A196-04
Using Machine Learning to Predict the Accuracy of Thunderstorm Forecasts from a Warn-on-Forecast Ensemble
Abstract:
To address this topic, we leverage the several hundred ensemble forecasts generated by the NOAA National Severe Storms Laboratory Warn-on-Forecast System (WoFS) during the 2017-2020 warm seasons. We begin by developing an ensemble forecast accuracy score that is heavily informed by object-based verification metrics of storm occurrence and location. This score is computed for every WoFS forecast for every observed storm at lead times of [0, 30, ..., 180] minutes. We then examine relationships between the forecast scores and various characteristics of the observed storms and of near-storm sounding parameters.

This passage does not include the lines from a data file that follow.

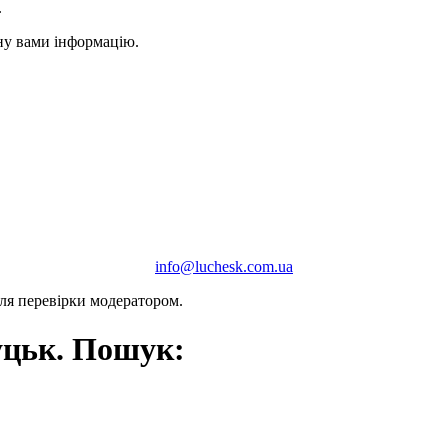
.
ану вами інформацію.
info@luchesk.com.ua
сля перевірки модератором.
уцьк. Пошук:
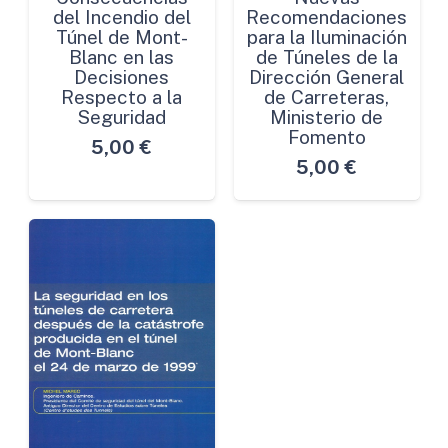
del Incendio del
Recomendaciones
Túnel de Mont-
para la Iluminación
Blanc en las
de Túneles de la
Decisiones
Dirección General
Respecto a la
de Carreteras,
Seguridad
Ministerio de
Fomento
5,00
€
5,00
€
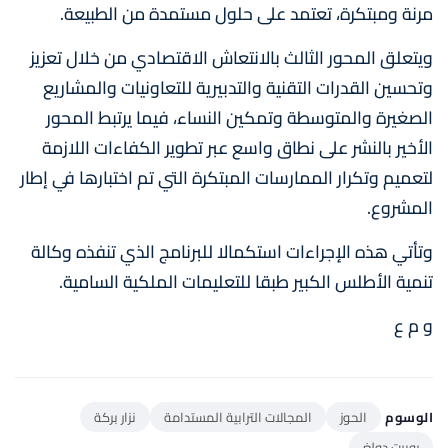
مرنة ومبتكرة، تعتمد على حلول مستمدة من الطبيعة.
ويتعلق المحور الثالث بالانتعاش الاقتصادي من خلال تعزيز
وتحسين القدرات التقنية والتدبيرية للتعاونيات والمشاريع
الصغيرة والمتوسطة وتمكين النساء، فيما يرتبط المحور
الأخير بالنشر على نطاق واسع عبر تطوير الكفاءات اللازمة
لتعميم وتكرار الممارسات المبتكرة التي تم اختبارها في إطار
المشروع.
وتأتي هذه الإجراءات استكمالا للبرنامج الذي تنفذه وكالة
تنمية الأطلس الكبير طبقا للتعليمات الملكية السامية.
و م ع
الوسوم
الحوز
المجالات الترابية المستدامة
نزار بركة
روبرت دولغ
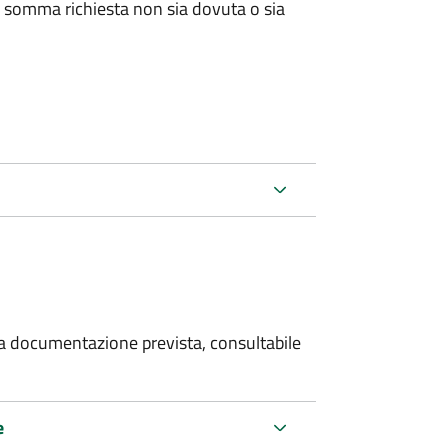
 somma richiesta non sia dovuta o sia
 la documentazione prevista, consultabile
e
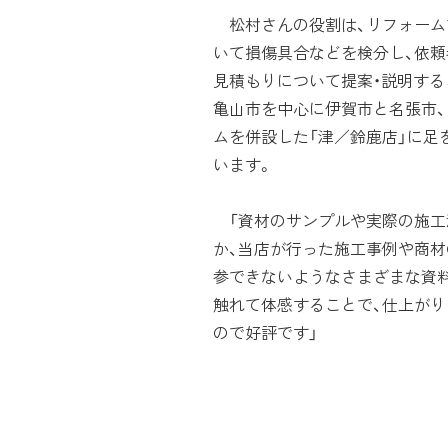
松村さんの役割は、リフォーム
いて損傷具合などを検分し、依頼
見積もりについて提案・説明する
亀山市を中心に伊賀市と名張市、
ムを併設した「津／鈴鹿店」に足
います。
「資材のサンプルや実際の施工
か、当店が行った施工事例や商材
参できないようなさまざまな資
触れて体感することで、仕上が
ので好評です」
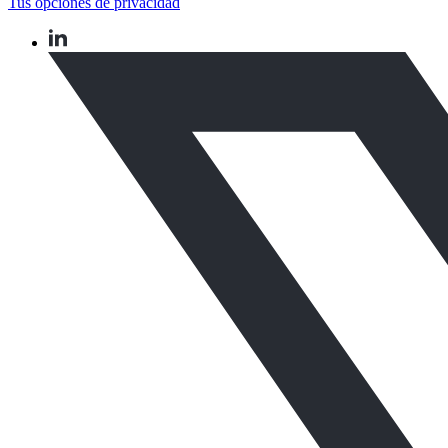
Tus opciones de privacidad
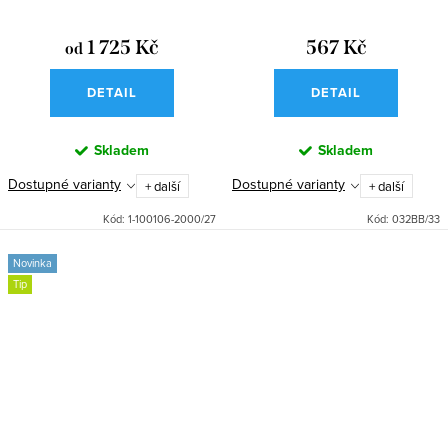
1 725 Kč
567 Kč
od
DETAIL
DETAIL
Skladem
Skladem
Dostupné varianty
Dostupné varianty
+ další
+ další
Kód:
1-100106-2000/27
Kód:
032BB/33
Novinka
Tip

Upon identifying features that substantially correlate with WoFS forecast accuracy, we develop and evaluate machine learning models that input subsets of these features valid at 0 min or 30 min into the forecast and output predictions of whether the forecast at later lead times will score in the lower, middle, or upper tercile of all forecasts having the same lead time (i.e., have below average, near average, or above average accuracy). Preliminary results indicate that WoFS forecast performance varies non-monotonically with near-storm sounding parameters, is higher for mesoscale convective systems than for discrete storms, and is higher in the evening than the afternoon. A trained random forest model exhibits substantial skill in predicting forecast performance, with much of the skill deriving from the storm environment features and the ensemble forecast accuracy valid at the 30-min lead time.